Automatic progression has, thus, been replaced with assessed progression, as envisaged by the RNPE.

Kgoroba argued that automatic progression promoted laziness among learners as they did not work hard knowing that they would “easily sweep through to another level” even if they failed. “Things were not easy during our times. Things were not that easy as we struggled and studied hard to pass to other levels,” he said in Parliament.

“The requirement to pass to another level was restricted to 50 percent pass and if you didn’t obtain that, you were not allowed to go forward.

“That is why we studied hard because if you failed, you knew very well that the younger ones would catch you on the way and make fun of you,” he said.

 

Teachers’ conditions of service

Teachers’ unions have long pointed out that declining pass rates cannot be extricated from the conditions of service public sector teachers operate under. Analysts point to the Public Service Act which came into effect in 2010 and forced teachers to work eight-hour days like the rest of the public service.

Teachers say these changes meant that remedial lessons and extra-curricular activities could not be executed and were consequently abandoned or minimised, at the expense of education standards.

The issue of payment of overtime, where teachers and their school heads agree on longer hours for extra-curricular activities, is still a sore point for unionists who say the employer is reluctant to pay up.

Teachers also complain of low remuneration, poor accommodation and service issues such as progression. According to Matlhare, the study into poor exam results found that teachers’ salaries, progression, transfers and housing and school management from the bottom of the pyramid were also critical for the realisation of quality.

Unionists say Government has neglected the in-service training of teachers and educators are up-skilled through workshops and seminars, as opposed to sponsoring them for further studies.

“In yesteryears, teachers used to be upskilled, re-tooled and sharpened by the department of in-service which has since collapsed,” the Botswana Sectors of Educators Trade Union (BOSETU) secretary general, Tobokani Rari says.

“This was done to meet the demands of the ever challenging and changing teaching methodologies, strategies and the changing syllabus content.”

Unionists believe the change of the grading schemes would have been more fruitful had teachers received in-service training to bring them up to speed.

In this week’s media brief, Matlhare said while teachers were generally well trained, there are still questions around their capacity to deliver quality education.  “Have we capacitated them enough to deliver on the learning that would capacitate the child?” he asked rhetorically.

“Is the curriculum adequately loaded or it is over loaded especially looking at the number of subjects it entails?”

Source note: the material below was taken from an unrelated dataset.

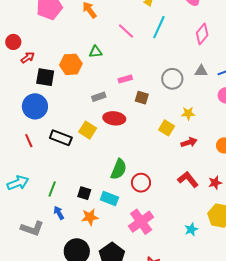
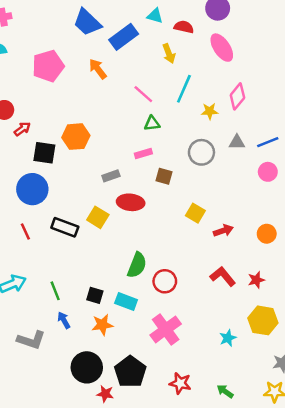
green triangle: (96, 52) -> (152, 123), moved
yellow star: (188, 113) -> (210, 111), moved
green line: (52, 189) -> (55, 291), turned -42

Additionally, the 2011 ‘Mother of All Strikes’ reportedly soured relations between teachers and the school heads, leading to a situation where the learning experience is equally tainted.

“School heads have now turned into corporate administrators of education who spend time disciplining teachers and managing conflicts arising from factionalism in schools as opposed to managing learning and teaching,” said one teacher.

 

Are students blameless?

Besides the rampant ill-discipline and indifference in certain schools, the Back-to-School learners have especially been singled out for being difficult to teach. Teachers say many of the former dropouts are un-rehabilitated and make classrooms hard to manage.

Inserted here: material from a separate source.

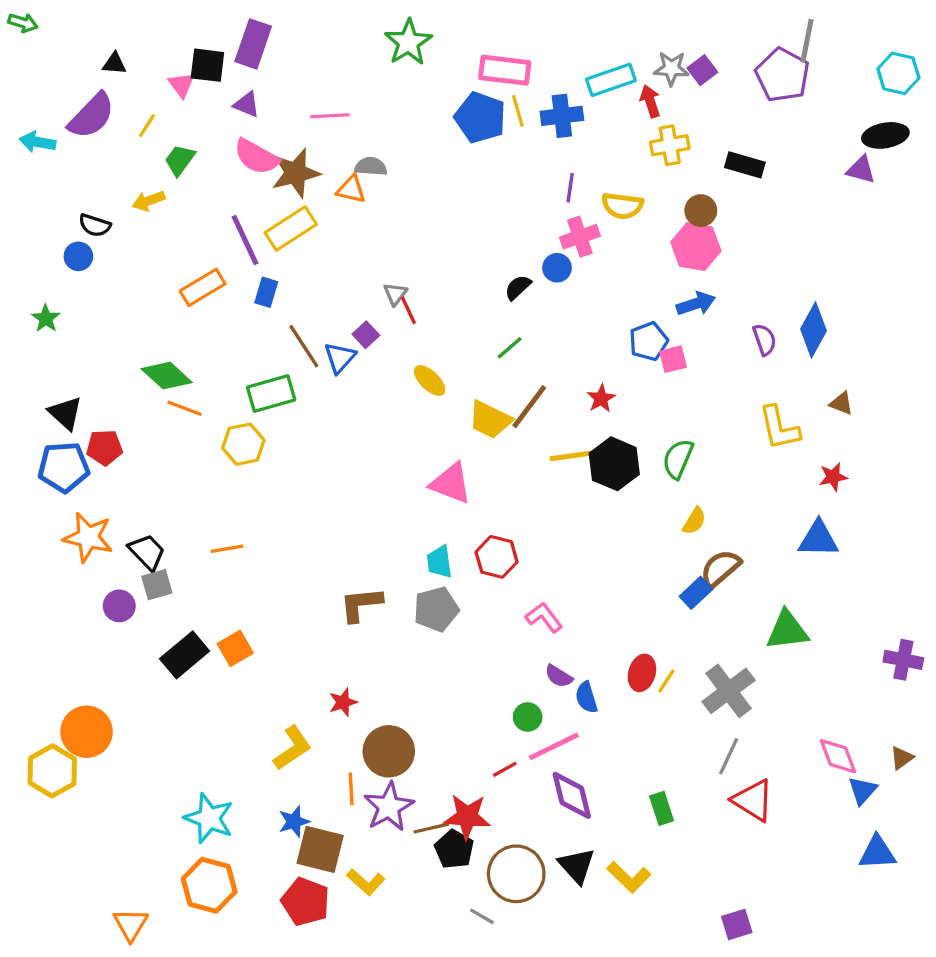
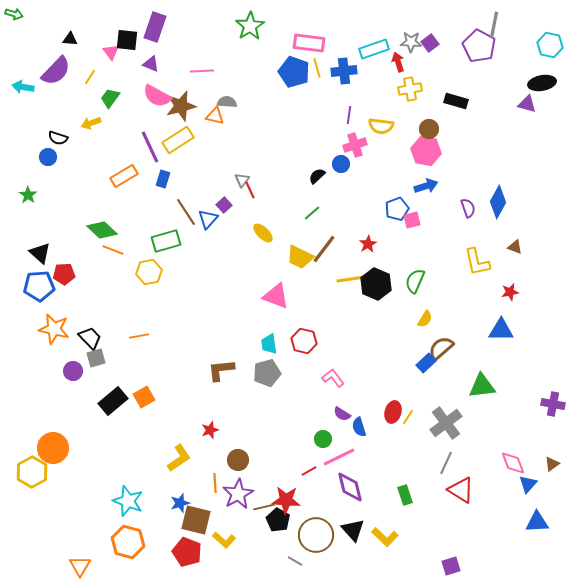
brown circle: (389, 751) -> (238, 460), size x0.7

The Pastoral Policy, launched in 2008, has reportedly managed to rein in errant behaviour.

The policy is intended to “empower and equip the youth with skills that promote accountability, responsibility and patriotism”. In practice, the policy was designed to curb acts of indiscipline such as vandalism, truancy, and substance, while boosting academic performance and restraining moral decadence.

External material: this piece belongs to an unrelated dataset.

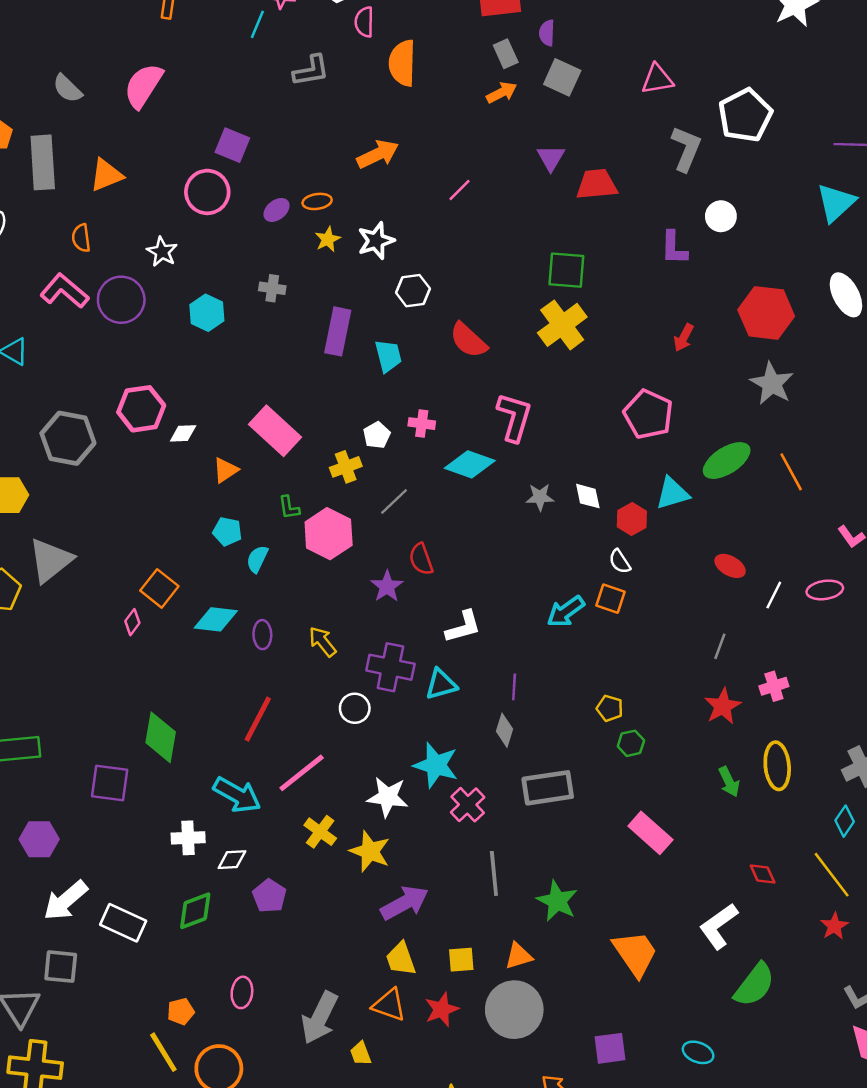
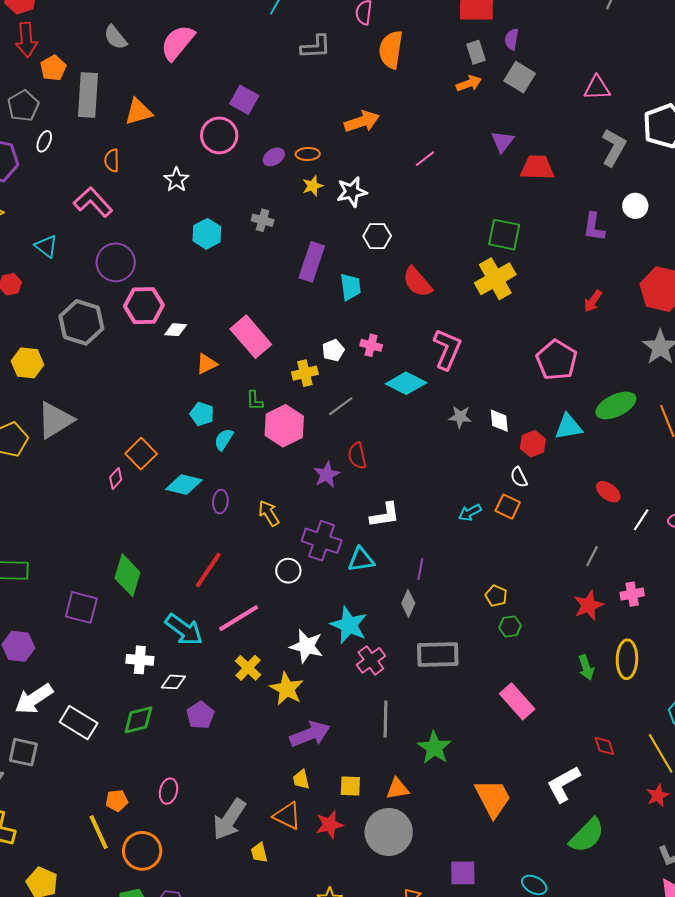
purple circle: (121, 300) -> (116, 262), moved
cyan arrow: (566, 611) -> (470, 513), size x0.7
yellow trapezoid: (401, 959) -> (301, 779), size x0.7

“The policy is still being implemented and its impact may not be visible in learners’ academic performances,” said Education deputy permanent secretary, Simon Coles this week.

“However, it has borne results.”

In the midst of all the competing factors, the fact remains that the publication of BGCSE results continues to be a period of national mourning.

The time has passed for stakeholders to find the missing puzzle in the education sector.